Robert Hooke read his Letter L-117 of 1682-03-20 and Leeuwenhoek's reply, Letter L-119 of 1682-04-04 about muscles of crabs, lobsters, and shrimp

April 15, 1682

At the Wednesday 5 April 1682 (O.S.) meeting of the Royal Society, Hooke read his letter to Leeuwenhoek of 1682-03-10 (O.S.) and Leeuwenhoek's reply, Letter 36 of 1682-04-04. Hooke published both in his Philosophical Collections, no. 7, pp. 188-89.


Birch, History, vol. IV, p. 140, 5 April 1682 (O.S.) in London:

Mr. HOOKE read a letter, which he had sent to Mr. LEEWENHOECK concerning the discoveries, which he had made and shewn the Society four or five years before of the figure of the fibrills of the muscles of crabs, lobsters and shrimps, &c. viz. that they in appearance through a microscope resembled a necklace of seed pearl; and that every one of those fibrills, which was not much above a hundredth part of the bigness of an hair, seemed to be distinct strings of pearls or bullets; and that the whole bulk of the fleshy part of those muscles was made up of an infinite number of those fibrills lying parallel by one another; but that he had not hitherto been able to see that figure in the fibrills of the muscles of the flesh.

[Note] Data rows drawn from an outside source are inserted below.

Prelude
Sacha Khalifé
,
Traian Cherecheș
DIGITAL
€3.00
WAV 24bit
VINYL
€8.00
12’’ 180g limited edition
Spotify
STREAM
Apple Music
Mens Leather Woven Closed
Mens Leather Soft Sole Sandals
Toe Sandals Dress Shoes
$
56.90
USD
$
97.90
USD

He also read a letter from Mr. LEEWENHOECK in answer to the same, dated at Delft 4 April, 1682, N. S. giving an account, that he had at the desire of Mr. HOOKE viewed the muscles of crabs and shrimps and had found the same appearance; but that he had difscovered them to be of the fame nature with the rimples in the fibrills of flesh-muscles; and to be composed of other less fibrills, as are those of flesh.